▶ _Dataset entries_
§ §

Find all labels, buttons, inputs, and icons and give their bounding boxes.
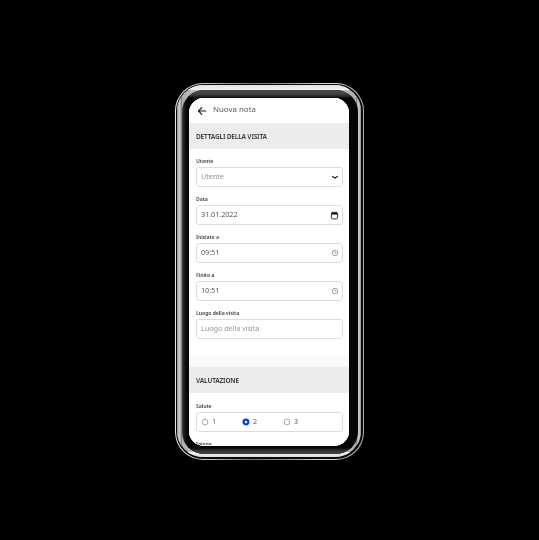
- staticText: Nuova nota: [213, 104, 256, 115]
- button[interactable]: 31.01.2022: [196, 205, 343, 225]
- staticText: Igiene: [196, 440, 212, 445]
- button[interactable]: Utente: [196, 167, 343, 187]
- staticText: 2: [253, 416, 258, 426]
- staticText: 09:51: [201, 247, 332, 257]
- button[interactable]: 3: [283, 412, 324, 432]
- button[interactable]: Luogo della visita: [196, 319, 343, 339]
- button[interactable]: Back: [194, 103, 210, 119]
- staticText: VALUTAZIONE: [196, 376, 239, 385]
- staticText: 10:51: [201, 285, 332, 295]
- button[interactable]: 09:51: [196, 243, 343, 263]
- staticText: 31.01.2022: [201, 209, 331, 219]
- button[interactable]: 2: [242, 412, 283, 432]
- staticText: DETTAGLI DELLA VISITA: [196, 132, 267, 141]
- staticText: Data: [196, 195, 208, 202]
- staticText: 3: [294, 416, 299, 426]
- button[interactable]: 1: [201, 412, 242, 432]
- staticText: Utente: [196, 157, 214, 164]
- staticText: Salute: [196, 402, 212, 409]
- staticText: Luogo della visita: [201, 323, 338, 333]
- button[interactable]: 10:51: [196, 281, 343, 301]
- staticText: Utente: [201, 171, 332, 181]
- staticText: Finito a: [196, 271, 215, 278]
- staticText: Iniziato a: [196, 233, 219, 240]
- staticText: Luogo della visita: [196, 309, 240, 316]
- staticText: 1: [212, 416, 217, 426]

§ §

▶ _WHAT TO WORK ON_
With the images left out, output all the entries above exactly.

▶ _TASK ANSWER_
Find all labels, buttons, inputs, and icons and give their bounding boxes.
- staticText: Nuova nota: [213, 104, 256, 115]
- button[interactable]: 31.01.2022: [196, 205, 343, 225]
- staticText: Igiene: [196, 440, 212, 445]
- button[interactable]: Utente: [196, 167, 343, 187]
- staticText: 2: [253, 416, 258, 426]
- staticText: 09:51: [201, 247, 332, 257]
- button[interactable]: 3: [283, 412, 324, 432]
- button[interactable]: Luogo della visita: [196, 319, 343, 339]
- button[interactable]: Back: [194, 103, 210, 119]
- staticText: VALUTAZIONE: [196, 376, 239, 385]
- staticText: 10:51: [201, 285, 332, 295]
- button[interactable]: 09:51: [196, 243, 343, 263]
- staticText: 31.01.2022: [201, 209, 331, 219]
- button[interactable]: 2: [242, 412, 283, 432]
- staticText: DETTAGLI DELLA VISITA: [196, 132, 267, 141]
- staticText: Data: [196, 195, 208, 202]
- staticText: 3: [294, 416, 299, 426]
- button[interactable]: 1: [201, 412, 242, 432]
- staticText: Utente: [196, 157, 214, 164]
- staticText: Salute: [196, 402, 212, 409]
- staticText: Luogo della visita: [201, 323, 338, 333]
- button[interactable]: 10:51: [196, 281, 343, 301]
- staticText: Utente: [201, 171, 332, 181]
- staticText: Finito a: [196, 271, 215, 278]
- staticText: Iniziato a: [196, 233, 219, 240]
- staticText: Luogo della visita: [196, 309, 240, 316]
- staticText: 1: [212, 416, 217, 426]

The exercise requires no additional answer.